Phạm Xuân Ẩn’s Notepad #3: Soviet KGB “Razvedka”

Campaign Series Vietnam | Phạm Xuân Ẩn's Notepad

hạm Xuân Ẩn's Notepad is the latest series of articles by David Galster that provides an overview of espionage in Vietnam. The articles provide some interesting background information for the upcoming release of Campaign Series: Vietnam.

My Dear Friends,

Would you believe when North Korea hijacked the USS Pueblo, that it played a key role in Soviet espionage in the Vietnam War? This article describes the Soviet KGB, and how one of its big intelligence exploitations helped North Vietnam against American air campaigns.

KGB Background

The Soviet Union had a strong spy program dating back to the Bolshevik days of Felix Dzerzhinsky's Cheka. The KGB, (Komitet Gosudarstvennoy Bezopasnosti) which means "Committee for State Security," was a 1953 reorganization and renaming of its predecessor, MGB. It was distinct from the military reconnaissance and intelligence group, the GRU (Glavnoye Razvedyvatel'noye Upravleniye,) which means "Main Intelligence Directorate."

The Russian word "razvedka" means reconnaissance and intelligence with a combined meaning.
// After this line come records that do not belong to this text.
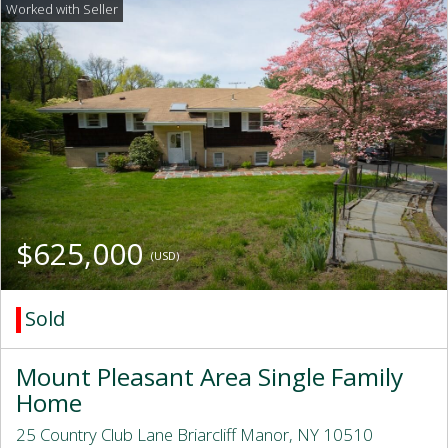
$625,000
(USD)
Sold
Mount Pleasant Area Single Family
Home
25 Country Club Lane Briarcliff Manor, NY 10510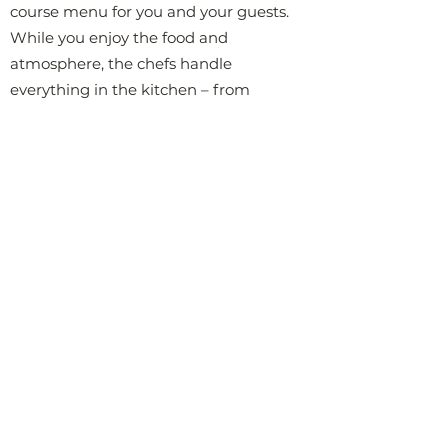
course menu for you and your guests.
While you enjoy the food and
atmosphere, the chefs handle
everything in the kitchen – from
cooking to plating and cleaning. All you
and your guests need to do is sit back,
enjoy the meal, and relax. Every detail,
from presentation to flavor balance, is
carefully planned to provide you with
an unforgettable evening, without you
having to lift a finger.
Having a private chef prepare a
luxurious dinner in your home is not
just a gastronomic experience – it's a
complete upgrade of what a dinner
can be. It creates an intimate and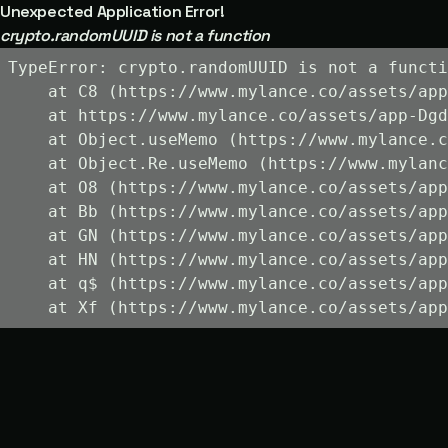
Unexpected Application Error!
crypto.randomUUID is not a function
TypeError: crypto.randomUUID is not a functi
    at C8 (https://www.mylance.co/assets/app
    at https://www.mylance.co/assets/app-Dgd
    at Object.useMemo (https://www.mylance.c
    at Object.Re.useMemo (https://www.mylanc
    at O8 (https://www.mylance.co/assets/app
    at Bb (https://www.mylance.co/assets/app
    at GN (https://www.mylance.co/assets/app
    at HN (https://www.mylance.co/assets/app
    at q$ (https://www.mylance.co/assets/app
    at Xf (https://www.mylance.co/assets/app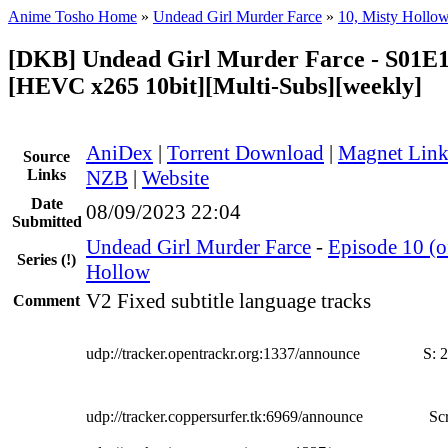
Anime Tosho Home
»
Undead Girl Murder Farce
»
10, Misty Hollo
[DKB] Undead Girl Murder Farce - S01E1
[HEVC x265 10bit][Multi-Subs][weekly]
AniDex
|
Torrent Download
|
Magnet Lin
Source
Links
NZB
|
Website
Date
08/09/2023 22:04
Submitted
Undead Girl Murder Farce
-
Episode 10 (o
Series
(!)
Hollow
V2 Fixed subtitle language tracks
Comment
udp://tracker.opentrackr.org:1337/announce
S:
2
udp://tracker.coppersurfer.tk:6969/announce
Scr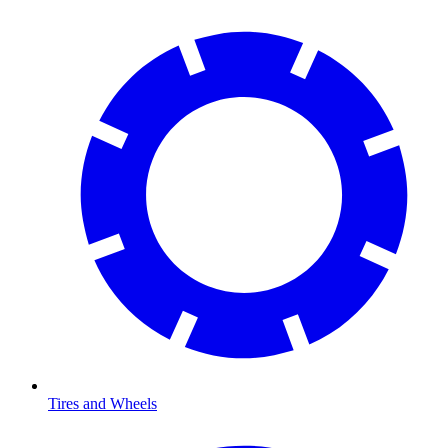
Tires and Wheels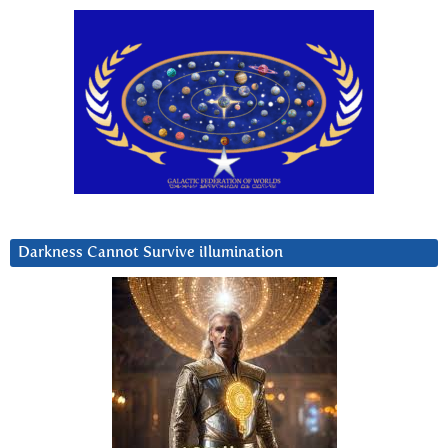
Darkness Cannot Survive iIlumination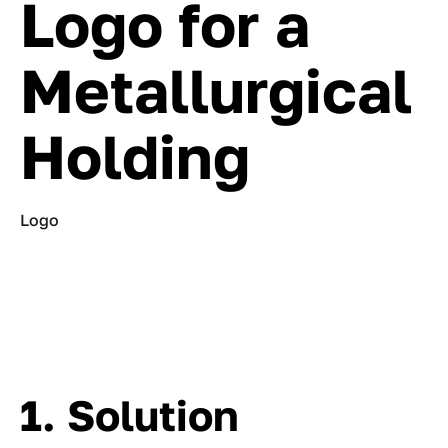
Logo for a
Metallurgical
Holding
Logo
1. Solution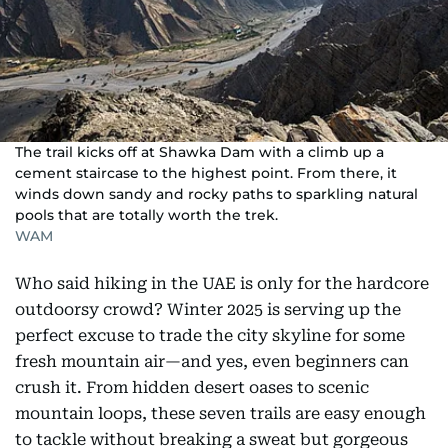
The trail kicks off at Shawka Dam with a climb up a
cement staircase to the highest point. From there, it
winds down sandy and rocky paths to sparkling natural
pools that are totally worth the trek.
WAM
Who said hiking in the UAE is only for the hardcore
outdoorsy crowd? Winter 2025 is serving up the
perfect excuse to trade the city skyline for some
fresh mountain air—and yes, even beginners can
crush it. From hidden desert oases to scenic
mountain loops, these seven trails are easy enough
to tackle without breaking a sweat but gorgeous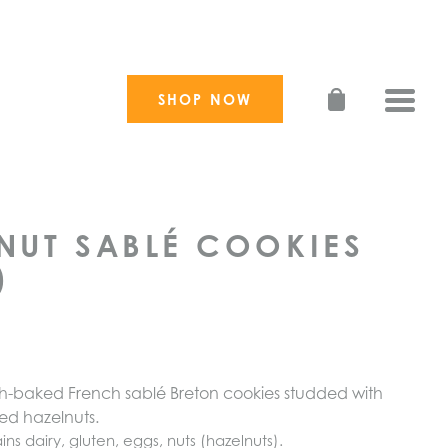
SHOP NOW
Toggle
NUT SABLÉ COOKIES
)
esh-baked French sablé Breton cookies studded with
ped
hazelnuts.
ins dairy, gluten, eggs,
nuts
(
hazelnuts
).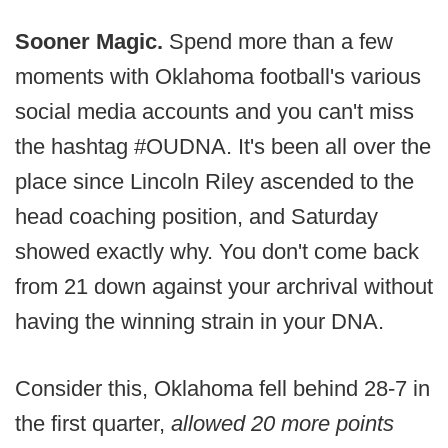
Sooner Magic.
Spend more than a few
moments with Oklahoma football's various
social media accounts and you can't miss
the hashtag #OUDNA. It's been all over the
place since Lincoln Riley ascended to the
head coaching position, and Saturday
showed exactly why. You don't come back
from 21 down against your archrival without
having the winning strain in your DNA.
Consider this, Oklahoma fell behind 28-7 in
the first quarter,
allowed 20 more points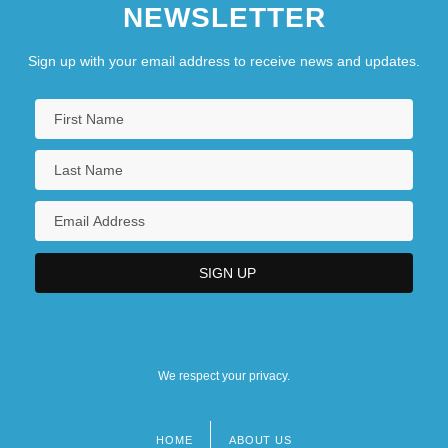
NEWSLETTER
Sign up with your email address to receive news and updates.
We respect your privacy.
HOME
ABOUT US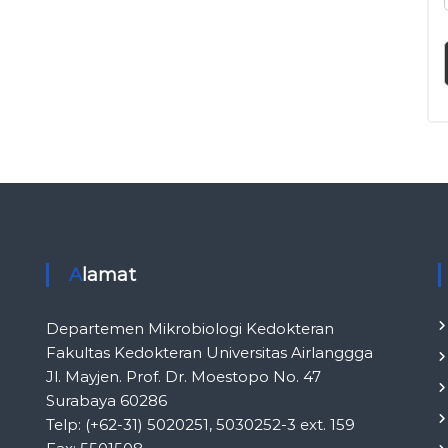
l
i
n
i
k
I
n
d
o
n
e
s
i
Alamat
a
Departemen Mikrobiologi Kedokteran
Fakultas Kedokteran Universitas Airlanggga
Jl. Mayjen. Prof. Dr. Moestopo No. 47
Surabaya 60286
Telp: (+62-31) 5020251, 5030252-3 ext. 159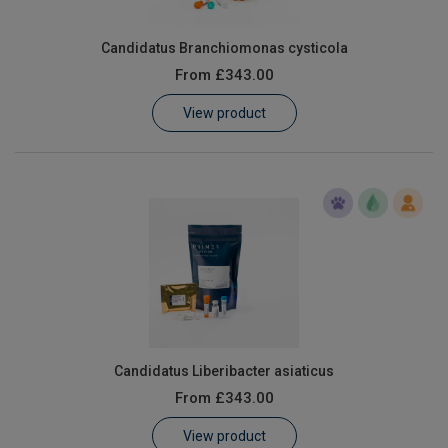
Candidatus Branchiomonas cysticola
From
£343.00
View product
Candidatus Liberibacter asiaticus
From
£343.00
View product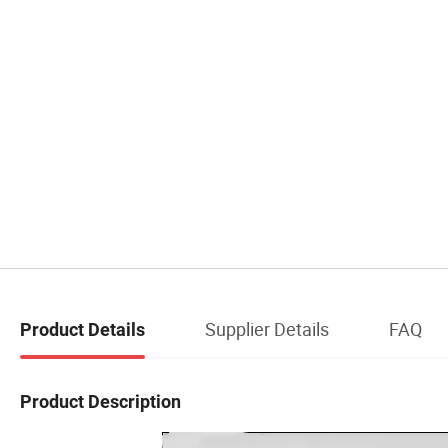
Supplier Details
FAQ
Product Details
Product Description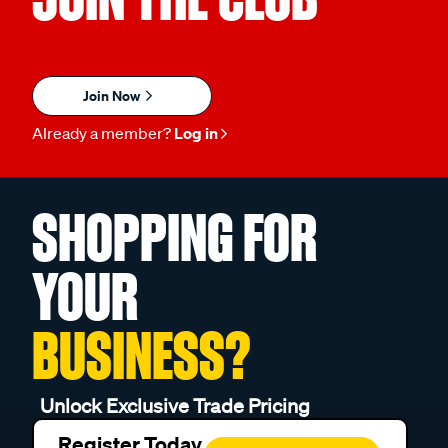
Join Now
Already a member?
Log in
SHOPPING FOR
YOUR
BUSINESS?
Unlock Exclusive Trade Pricing
Register Today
The Soviets term, "razvedka," describes all actions necessary for a better understanding of the enemy. The English language, applies distinct meanings to "reconnaissance " and " intelligence," describing  information collection and analysis as separate entities. Soviet and US terminology differ more than just semantically. The Soviets view razvedka as a single process, encompassing actions at the lowest level, as well as highly sophisticated analysis at the national level to gather and process information on enemies.

KGB Sword and Shield Insignia

General Organization

The KGB is a vast organization. It is divided into "Chief Directorates," some numbered, like the First Chief Directorate, FCD,  for Foreign Operations, or the Second Chief Directorate of counterintelligence. There are about thirteen Chief Directorates.

Below Chief Directorate level are Directorates, Services, or Departments. All three terms are used and cover different functions within a Chief Directorate. An example might be the Directorate "T" for Scientific and Technical Intelligence. Whether something was  a Directorate, Service, or Department depended on staff size. (40 or less were Departments)

One such Service within the FCD was "Service A" for Aktivnyye Meropryatiye, or "Active Measures."

For foreign locations, the Soviets had a "residency" (rezidentura) organization, analogous to a station in the CIA. These would be associated with the Soviet embassies or consulates. A residency was divided into two staffs, operational and support. The table below shows the generic residency organization for the FCD. A "line" is a section or small group of just a few people. The total would be on the order of 40 people, but this would vary depending on need.

First Chief Directorate Organization

Espionage relating to the Vietnam War was covered mostly by the First Chief Directorate. The Departments that were most involved were the First Department, for US surveillance, the Sixth Department, which included Vietnam and China, and the Sixteenth Department, dealing with SIGINT and codebreaking.

Chief Directorate KGB

During most the Vietnam War, the Head of FCD was Aleksandr Sakharovsky. The Head of the US Residency was Boris Aleksandrovich Solomatin, 1966–1968. He was involved in exploiting the "Walker spy ring."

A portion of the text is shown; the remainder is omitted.